Written by Brabners LLP
A recent case has confirmed that the fairness of a dismissal should be judged by what the decision-maker knew at the time of the decision and not what they should have known. In the whistleblowing case, Royal Mail Ltd, v Jhuti, the Court of Appeal decided that an employee could not have been automatically unfairly dismissed for making a protected disclosure (i.e. whistle-blowing) if the person who made the decision to dismiss was not aware of or motivated by the whistleblowing.
Background
As you may know, employees must not be subjected to any detriment by their employer for making a protected disclosure (i.e. whistle-blowing) under employment law. Additionally, if the main reason for dismissing an employee is the fact that they have made a protected disclosure, this dismissal will be deemed to be automatically unfair under employment law. In the Jhuti case, the Court of Appeal had to decide whether an employee had been automatically unfairly dismissed by a manager who was not aware of protected disclosures that the employee had made to a different manager. Ms. Jhuti was a media specialist at Royal Mail. During her employment, she came to believe that her colleagues were breaching Royal Mail and regulatory rules.
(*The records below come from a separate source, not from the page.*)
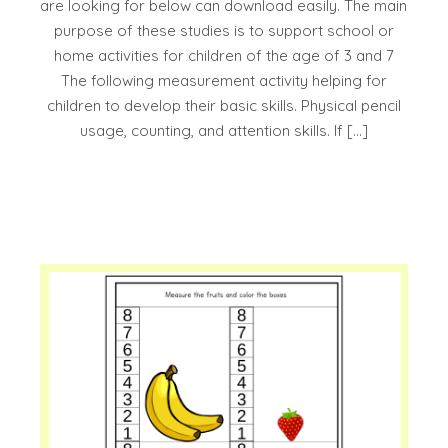
are looking for below can download easily. The main
purpose of these studies is to support school or
home activities for children of the age of 3 and 7
The following measurement activity helping for
children to develop their basic skills. Physical pencil
usage, counting, and attention skills. If […]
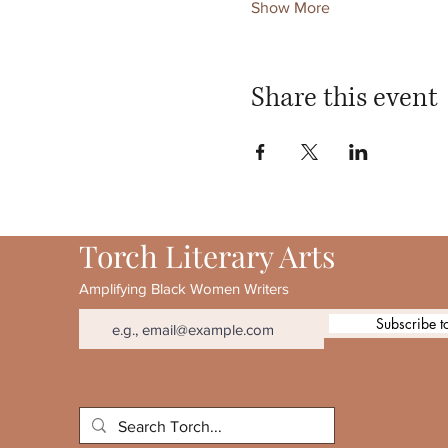
Show More
Share this event
Torch Literary Arts
Amplifying Black Women Writers
Subscribe t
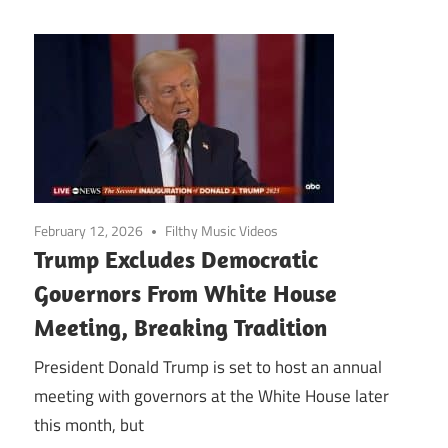
February 12, 2026
Filthy Music Videos
Trump Excludes Democratic
Governors From White House
Meeting, Breaking Tradition
President Donald Trump is set to host an annual
meeting with governors at the White House later
this month, but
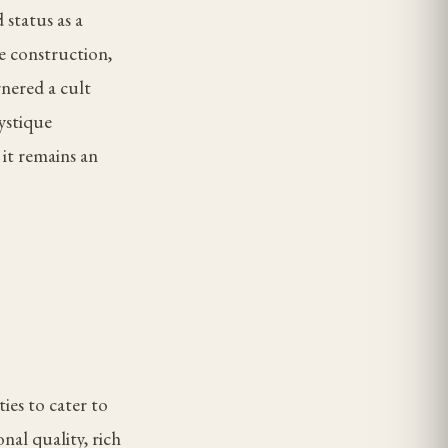
 status as a
le construction,
rnered a cult
ystique
 it remains an
ies to cater to
nal quality, rich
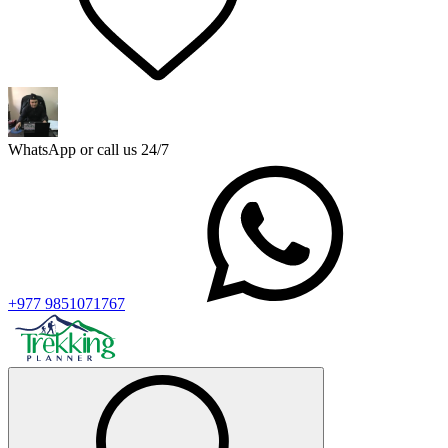
WhatsApp or call us 24/7
+977 9851071767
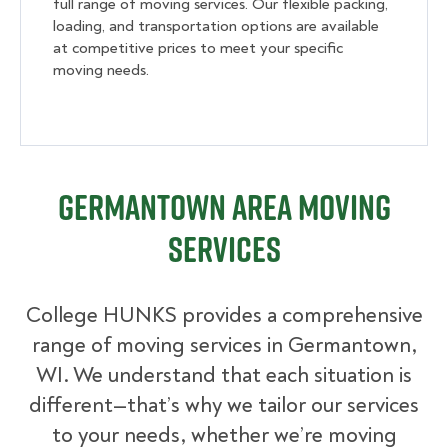
full range of moving services. Our flexible packing,
loading, and transportation options are available
at competitive prices to meet your specific
moving needs.
Germantown Area Moving
Services
College HUNKS provides a comprehensive
range of moving services in Germantown,
WI. We understand that each situation is
different—that’s why we tailor our services
to your needs, whether we’re moving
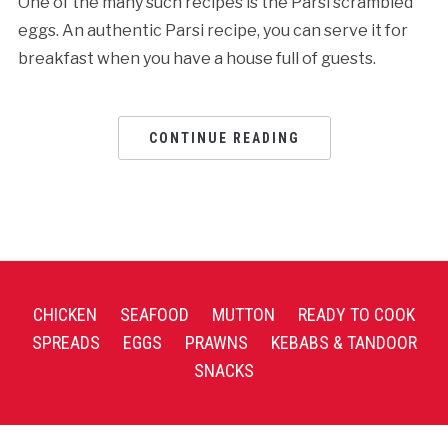
One of the many such recipes is the Parsi scrambled
eggs. An authentic Parsi recipe, you can serve it for
breakfast when you have a house full of guests.
CONTINUE READING
CHICKEN
SEAFOOD
MUTTON
READY TO COOK
SPREADS
EGGS
PRAWNS
KEBABS & TANDOOR
SNACKS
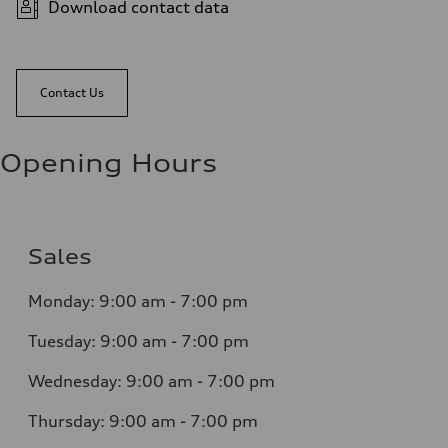
Download contact data
Contact Us
Opening Hours
Sales
Monday:
9:00 am - 7:00 pm
Tuesday:
9:00 am - 7:00 pm
Wednesday:
9:00 am - 7:00 pm
Thursday:
9:00 am - 7:00 pm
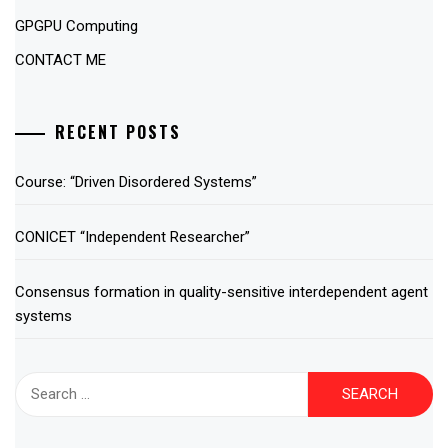
GPGPU Computing
CONTACT ME
RECENT POSTS
Course: “Driven Disordered Systems”
CONICET “Independent Researcher”
Consensus formation in quality-sensitive interdependent agent
systems
Search
for:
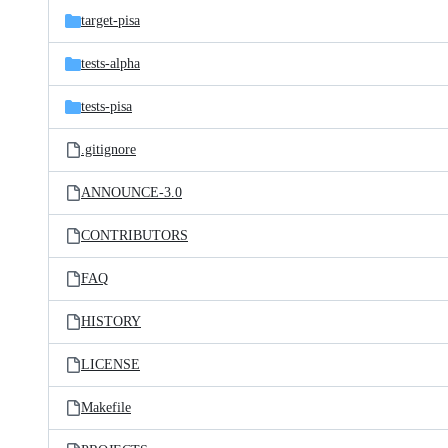
target-pisa
tests-alpha
tests-pisa
.gitignore
ANNOUNCE-3.0
CONTRIBUTORS
FAQ
HISTORY
LICENSE
Makefile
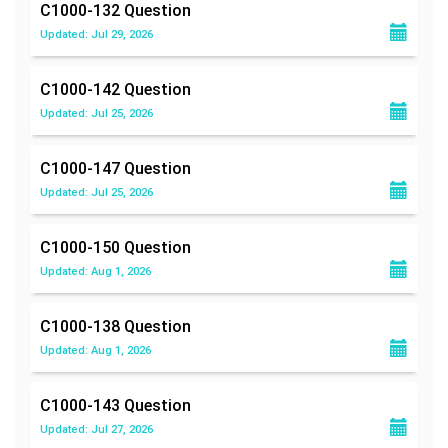
C1000-132
Question
Updated: Jul 29, 2026
C1000-142
Question
Updated: Jul 25, 2026
C1000-147
Question
Updated: Jul 25, 2026
C1000-150
Question
Updated: Aug 1, 2026
C1000-138
Question
Updated: Aug 1, 2026
C1000-143
Question
Updated: Jul 27, 2026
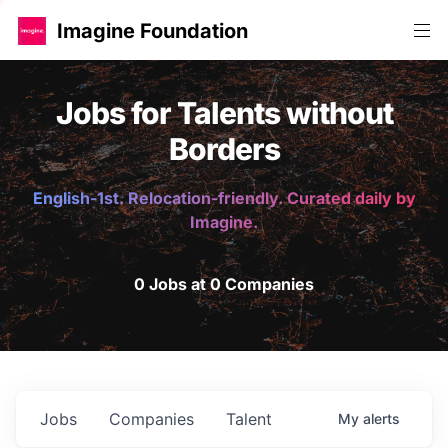
Imagine Foundation
Jobs for Talents without
Borders
English-1st. Relocation-friendly. Curated daily by
Imagine.
0 Jobs at 0 Companies
Jobs
Companies
Talent
My
alerts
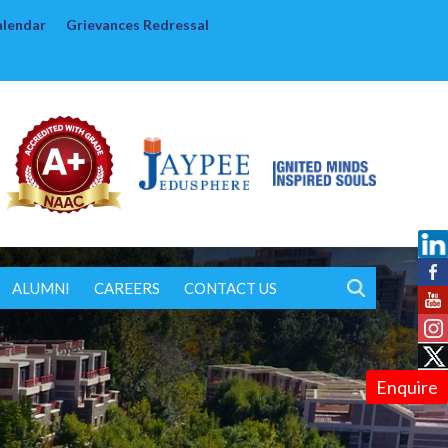
alendar
Grievances Redressal
ALUMNI
CAREERS
CONTACT US
Enquire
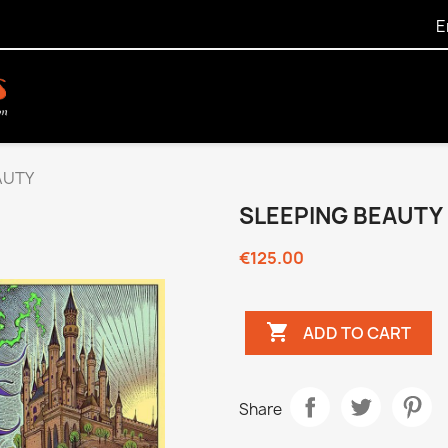
E
AUTY
SLEEPING BEAUTY
€125.00

ADD TO CART
Share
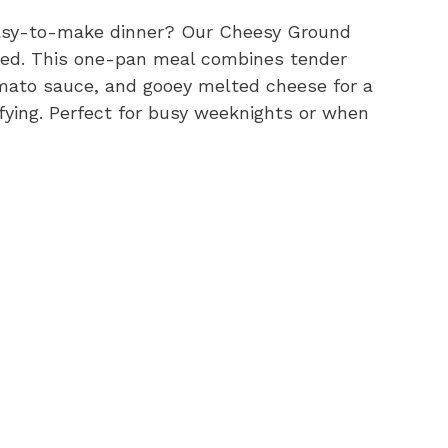
 easy-to-make dinner? Our Cheesy Ground
need. This one-pan meal combines tender
omato sauce, and gooey melted cheese for a
fying. Perfect for busy weeknights or when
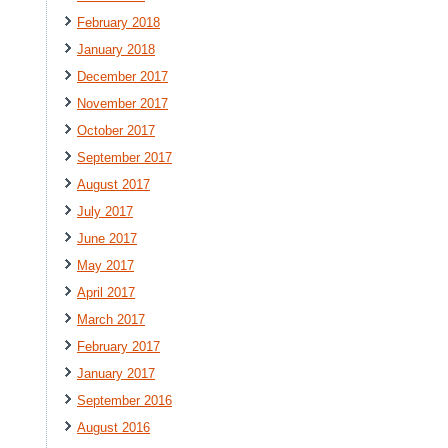
February 2018
January 2018
December 2017
November 2017
October 2017
September 2017
August 2017
July 2017
June 2017
May 2017
April 2017
March 2017
February 2017
January 2017
September 2016
August 2016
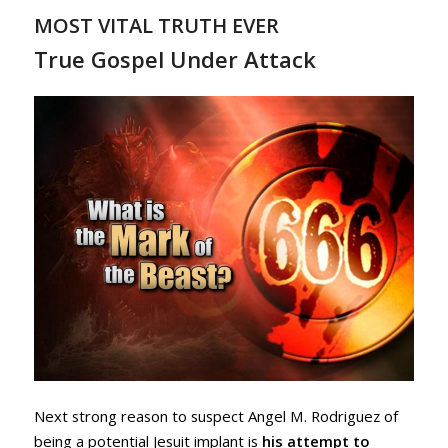
MOST VITAL TRUTH EVER
True Gospel Under Attack
Next strong reason to suspect Angel M. Rodriguez of
being a potential Jesuit implant is
his attempt to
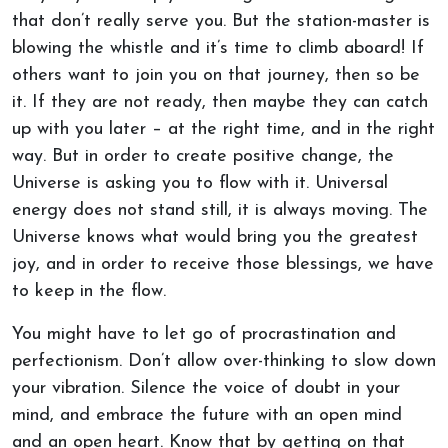
that don’t really serve you. But the station-master is
blowing the whistle and it’s time to climb aboard! If
others want to join you on that journey, then so be
it. If they are not ready, then maybe they can catch
up with you later – at the right time, and in the right
way. But in order to create positive change, the
Universe is asking you to flow with it. Universal
energy does not stand still, it is always moving. The
Universe knows what would bring you the greatest
joy, and in order to receive those blessings, we have
to keep in the flow.
You might have to let go of procrastination and
perfectionism. Don’t allow over-thinking to slow down
your vibration. Silence the voice of doubt in your
mind, and embrace the future with an open mind
and an open heart. Know that by getting on that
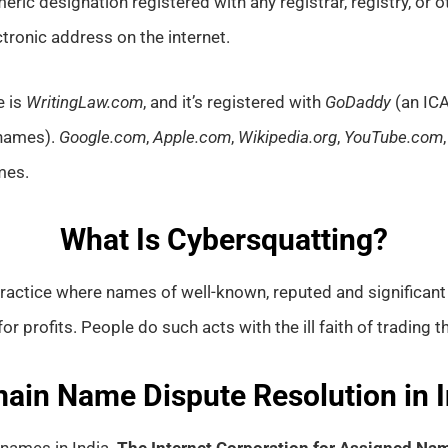
umeric designation registered with any registrar, registry, o
ectronic address on the internet.
e is
WritingLaw.com
, and it’s registered with
GoDaddy
(an ICA
 names).
Google.com
,
Apple.com
,
Wikipedia.org
,
YouTube.com
mes.
What Is Cybersquatting?
practice where names of well-known, reputed and significan
 profits. People do such acts with the ill faith of trading t
ain Name Dispute Resolution in I
names in India.
The Internet Corporation for Assigned N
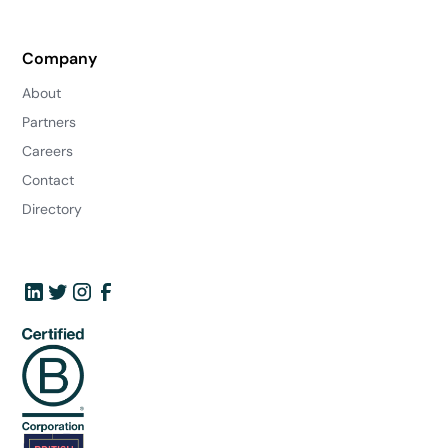
Company
About
Partners
Careers
Contact
Directory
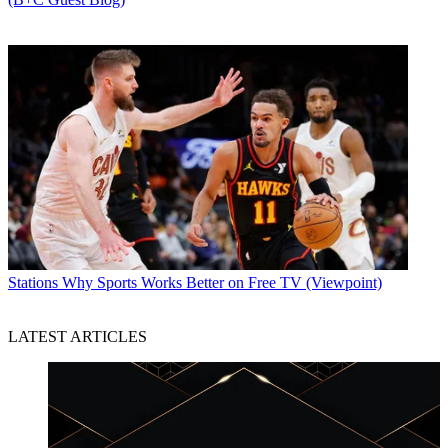
Stations
Why Sports Works Better on Free TV (Viewpoint)
LATEST ARTICLES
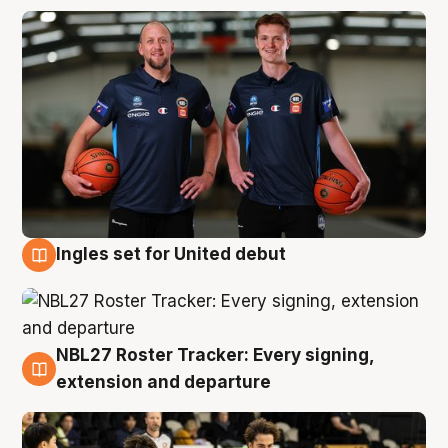
Ingles set for United debut
7 Aug
NBL27 Roster Tracker: Every signing,
7 Aug
extension and departure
She reported this to her line manager by email who put pressure on Ms. Jhuti to withdraw her allegations or face termination of her employment. Fearful she may lose her job, and under pressure from her line manager, Ms. Jhuti sent a further email retracting her statement. It was alleged that the line manager continued to subject Ms. Jhuti to detrimental treatment in the form of bullying and harassment. Ms. Jhuti raised a grievance and went on sick leave. Royal Mail then appointed another manager, Ms. Vickers (who knew nothing of the history of the matter), to review Ms. Jhuti’s position at the organisation but not the grievance made. Ms. Vickers was not aware of the disclosures made to the line manager and was only informed in passing by the line manager that Ms. Jhuti had made a report of improper conduct, but that she had later retracted this. Ms Vickers believed this account. Without meeting with Ms Jhuti who was unwell, Ms Vickers then made a decision to dismiss her on the grounds of poor performance having reviewed her position in the business.
Decision
The Employment Tribunal heard the matter first and concluded that a valid protected disclosure had been made to the line manager by Ms Jhuti. They held that Ms Jhuti had been subjected to detrimental treatment because of this in the form of the bullying and harassment from her line manager. They did not, however, conclude that she had been automatically unfairly dismissed because the decision maker’s motivation to dismiss had not been the protected whistleblowing disclosures – she didn’t know about them. The case went to the Employment Appeal Tribunal who reversed the decision, confirming that both the reason and the motivation of the decision maker and the line manager could be attributed to the employer and therefore should be taken into account. Royal Mail appealed to the Court of Appeal. They argued that when determining the reason for a dismissal, only the mental processes of those authorised to make a decision should be considered. The Court of Appeal agreed. They confirmed that the legal right not to be unfairly dismissed depends on there being unfairness on the part of the employer and that unfair conduct on the part of individual managers is immaterial unless such conduct can be properly attributed to the employer. In this case, it follows that any motivation on the part of the line manager to dismiss Ms. Jhuti because of the protected disclosure could not be attributed to the employer because the decision maker knew nothing of it.
Comment
The decision should be seen as welcome news for employers as it confirms a narrow approach should be adopted when determining potential liability in unfair dismissal claims. It supports that an employer should not be held liable for the unfair motivation of employees who are not involved in the dismissal decision making and that only the motivation of the decision maker themselves should be scrutinised.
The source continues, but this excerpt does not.